Metric Root level Depth: 1 Depth: 2 Depth: 3
Counter 76M (13ns) 39M (25ns) 29M (34ns) 24M (41ns)
Meter 11M (90ns) 7M (142ns) 4.5M (222ns) 3.5M (285ns)
Histogram 2.4M (416ns) 2.4M (416ns) 1.8M (555ns) 1.3M (769ns)
Timer 1.4M (714ns) 1.4M (714ns) 1M (1us) 1M (1us)

Multiple metric updates per iteration

If a single thread updates multiple metrics, the average delay for metric updates will be the sum of the delays of each metric independently. For example, if each iteration the application is updating two counters, one timer, and one histogram at the root metric context level, the total delay will be 13ns + 13ns + 416ns + 714ns = 1156ns for a max QPS of 865k.

Multi-threading

Updating metrics with different names can be parallelized efficiently, e.g. different threads updating metrics with different names will not interfere with each other. However, multiple threads updating metrics with the same names will interfere with each other, as the updates of common ancestor metrics are synchronized (to provide with auto-aggregation). In experiments we observed that updating metrics with the same name from multiple threads increases the maximum QPS sub-linearly, saturating at about 3x the single threaded QPS, i.e. the total QPS of metrics updates across any number of threads will not go about 3x the numbers shown in the table above.

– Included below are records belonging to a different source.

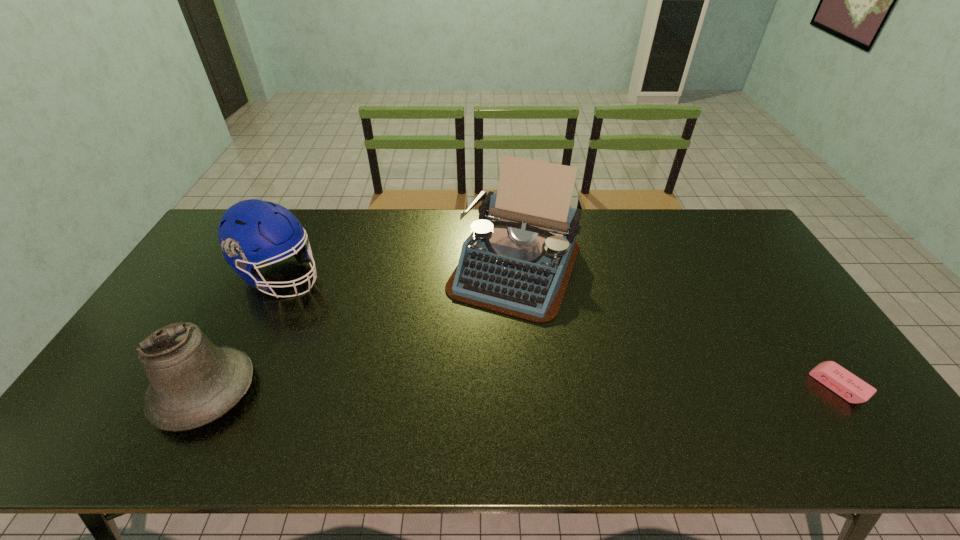 Locate an element on the screen. The width and height of the screenshot is (960, 540). free space at the far edge is located at coordinates (464, 221).

The image size is (960, 540). What are the coordinates of `free space at the near edge of the desktop` in the screenshot? It's located at (703, 389).

You are a GUI agent. You are given a task and a screenshot of the screen. Output one action in this format:
    pyautogui.click(x=<x>, y=<y>)
    Task: Click on the vacant space at the right edge of the desktop
    The width and height of the screenshot is (960, 540).
    Given the screenshot: What is the action you would take?
    pyautogui.click(x=803, y=320)

Where is `free space at the near left corner of the desktop`? Image resolution: width=960 pixels, height=540 pixels. free space at the near left corner of the desktop is located at coordinates pos(137,404).

Locate an element on the screen. free space at the far right corner of the desktop is located at coordinates (x=717, y=237).

Locate an element on the screen. free area in between the football helmet and the bell is located at coordinates (243, 333).

Locate an element on the screen. The image size is (960, 540). vacant space in between the football helmet and the shortest object is located at coordinates (560, 330).

Locate an element on the screen. free space between the football helmet and the bell is located at coordinates (243, 333).

At what (x,y) coordinates should I click in order to perform the action: click on empty space that is in between the bell and the typewriter. Please return your answer as a coordinate pair (x, y). This screenshot has height=540, width=960. Looking at the image, I should click on tap(360, 329).

Where is `vacant space in between the rightmost object and the bell`? Image resolution: width=960 pixels, height=540 pixels. vacant space in between the rightmost object and the bell is located at coordinates (521, 389). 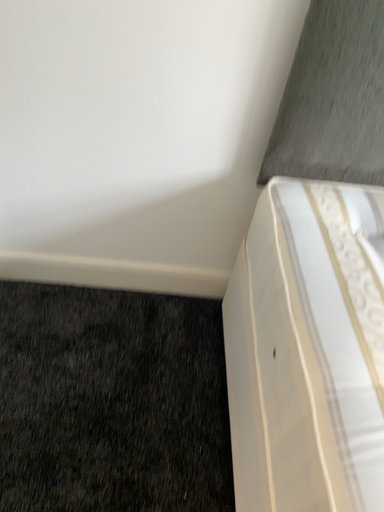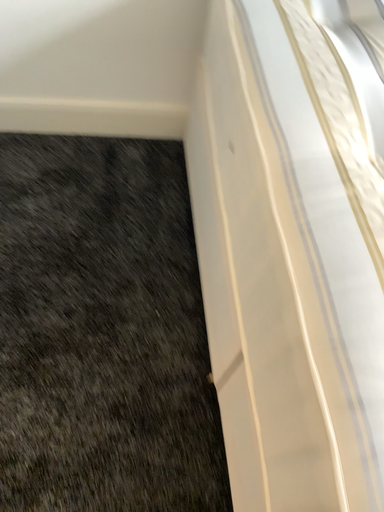 Question: How did the camera likely rotate when shooting the video?

Choices:
 (A) rotated upward
 (B) rotated downward

Answer: (B) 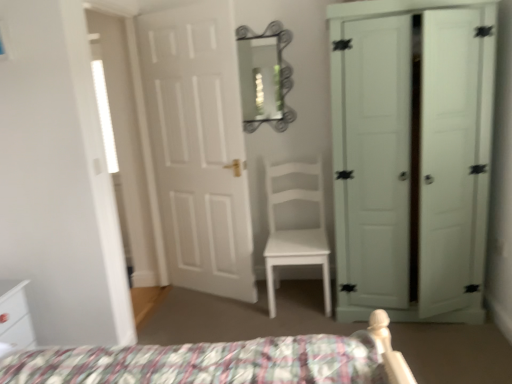 Question: In terms of size, does white glossy nightstand at lower left appear bigger or smaller than white matte chair at center?

Choices:
 (A) big
 (B) small

Answer: (B)

Question: In the image, is white glossy nightstand at lower left on the left side or the right side of white matte chair at center?

Choices:
 (A) right
 (B) left

Answer: (B)

Question: Which object is the closest to the metallic silver mirror at upper center?

Choices:
 (A) white matte door at right, which is the second door from left to right
 (B) white matte door at center, which is counted as the first door, starting from the left
 (C) white matte chair at center
 (D) white glossy nightstand at lower left

Answer: (B)

Question: Based on their relative distances, which object is farther from the white matte door at right, marked as the first door in a right-to-left arrangement?

Choices:
 (A) white glossy nightstand at lower left
 (B) white matte chair at center
 (C) white matte door at center, marked as the 2th door in a right-to-left arrangement
 (D) metallic silver mirror at upper center

Answer: (A) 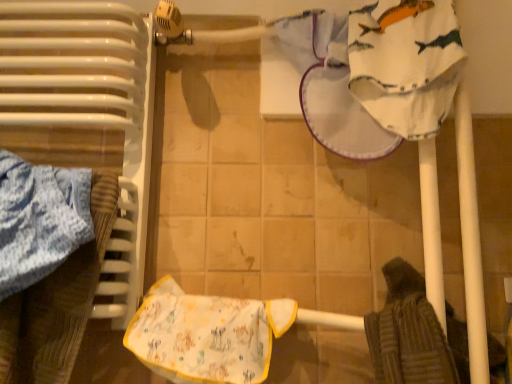 Question: In the image, is printed fabric bib at center positioned in front of or behind white glossy radiator at left?

Choices:
 (A) front
 (B) behind

Answer: (B)

Question: Looking at their shapes, would you say printed fabric bib at center is wider or thinner than white glossy radiator at left?

Choices:
 (A) thin
 (B) wide

Answer: (A)

Question: Considering the positions of printed fabric bib at center and white glossy radiator at left in the image, is printed fabric bib at center bigger or smaller than white glossy radiator at left?

Choices:
 (A) small
 (B) big

Answer: (A)

Question: Considering the positions of white glossy radiator at left and printed fabric bib at center in the image, is white glossy radiator at left wider or thinner than printed fabric bib at center?

Choices:
 (A) thin
 (B) wide

Answer: (B)

Question: Considering their positions, is white glossy radiator at left located in front of or behind printed fabric bib at center?

Choices:
 (A) front
 (B) behind

Answer: (A)

Question: Would you say white glossy radiator at left is to the left or to the right of printed fabric bib at center in the picture?

Choices:
 (A) right
 (B) left

Answer: (B)

Question: In terms of size, does white glossy radiator at left appear bigger or smaller than printed fabric bib at center?

Choices:
 (A) small
 (B) big

Answer: (B) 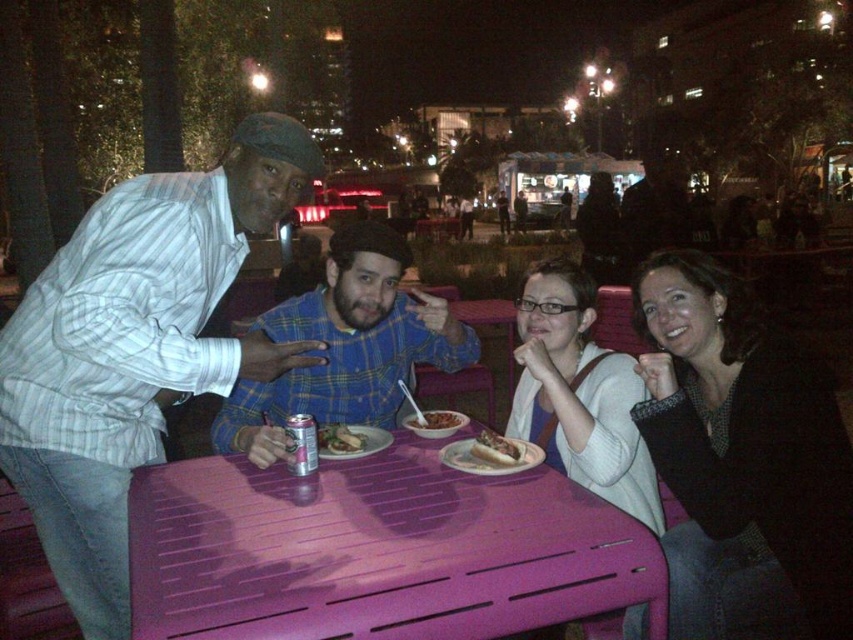 Who is lower down, purple plastic table at center or shiny metallic can at table center?

purple plastic table at center is lower down.

Which is above, purple plastic table at center or shiny metallic can at table center?

Positioned higher is shiny metallic can at table center.

This screenshot has height=640, width=853. Find the location of `purple plastic table at center`. purple plastic table at center is located at coordinates (376, 550).

Does shiny white hot dog at center have a larger size compared to shiny metallic can at table center?

Indeed, shiny white hot dog at center has a larger size compared to shiny metallic can at table center.

Is point (491, 436) behind point (321, 435)?

No.

Where is `shiny white hot dog at center`? shiny white hot dog at center is located at coordinates (496, 449).

Who is more distant from viewer, (169,275) or (453,413)?

The point (453,413) is behind.

Does striped cotton shirt at left appear over smooth brown rice bowl at center?

Yes.

Between point (244, 244) and point (430, 420), which one is positioned in front?

Point (244, 244) is more forward.

The image size is (853, 640). I want to click on striped cotton shirt at left, so (x=135, y=348). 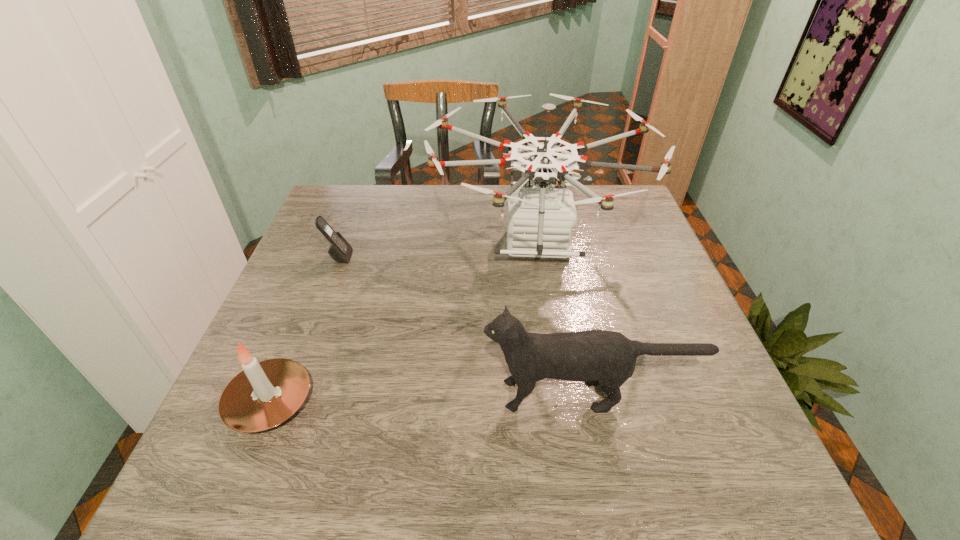 In the image, there is a desktop. Identify the location of free space at the far left corner. This screenshot has width=960, height=540. (349, 223).

This screenshot has height=540, width=960. I want to click on free space at the near left corner of the desktop, so click(250, 498).

The width and height of the screenshot is (960, 540). In the image, there is a desktop. In order to click on vacant space at the far right corner in this screenshot , I will do `click(612, 191)`.

The width and height of the screenshot is (960, 540). I want to click on empty space between the cellular telephone and the tallest object, so click(x=437, y=251).

The width and height of the screenshot is (960, 540). What are the coordinates of `empty space that is in between the candle and the drone` in the screenshot? It's located at (402, 323).

The width and height of the screenshot is (960, 540). Identify the location of free point between the drone and the candle. (402, 323).

The height and width of the screenshot is (540, 960). Find the location of `vacant area that lies between the candle and the drone`. vacant area that lies between the candle and the drone is located at coordinates (402, 323).

This screenshot has height=540, width=960. Identify the location of unoccupied area between the second tallest object and the cellular telephone. (464, 326).

Find the location of a particular element. This screenshot has width=960, height=540. free space that is in between the third shortest object and the cellular telephone is located at coordinates (464, 326).

This screenshot has width=960, height=540. I want to click on vacant area that lies between the shortest object and the tallest object, so click(x=437, y=251). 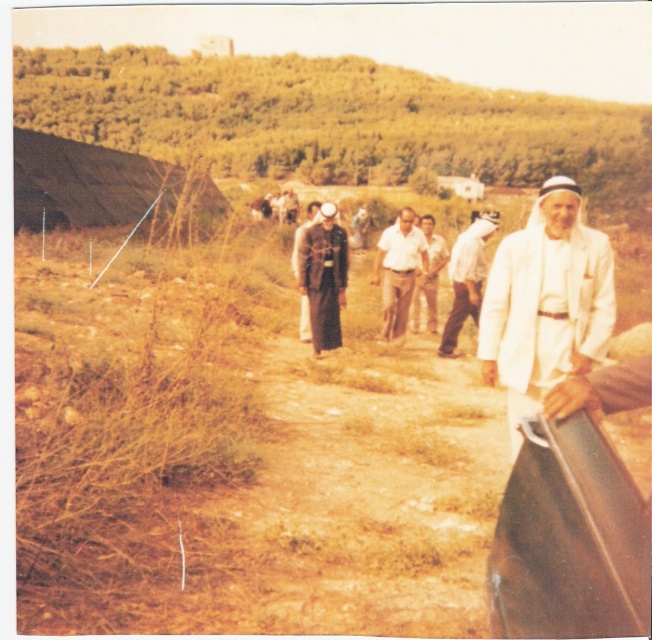 You are standing in the rural field scene and need to reach both the white matte jacket at lower right and the light brown leather jacket at center. Which jacket should you approach first to minimize the distance walked?

You should approach the white matte jacket at lower right first since it is closer to you than the light brown leather jacket at center, reducing the total distance walked.

You are a photographer trying to capture both the dark gray uniform at center and the light brown cotton shirt at center in the same frame. Since you want to emphasize the size difference between them, which one should you position closer to the camera?

The dark gray uniform at center is larger in size compared to the light brown cotton shirt at center. To emphasize their size difference, position the light brown cotton shirt at center closer to the camera so that both appear similar in size in the photo, highlighting the actual size disparity.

On the other hand, if each thread is updating multiple metrics, the updates might interleave with each other, potentially increasing the max total QPS. In the example with two counters, one timer, and one histogram, one thread could be updating the timer while another could be updating the histogram, reducing interference, but never exceeding the max QPS of the single most expensive metric. Note that there is no optimization in code to produce this interleaving, it is merely an effect of synchronization, so the effect might vary.

Running Performance Tests

To run the performance tests

cd gobblin-metrics
../gradlew performance

After finishing, it should create a TestNG report at build/gobblin-metrics/reports/tests/packages/gobblin.metrics.performance.html. Nicely printed performance results are available on the Output tab.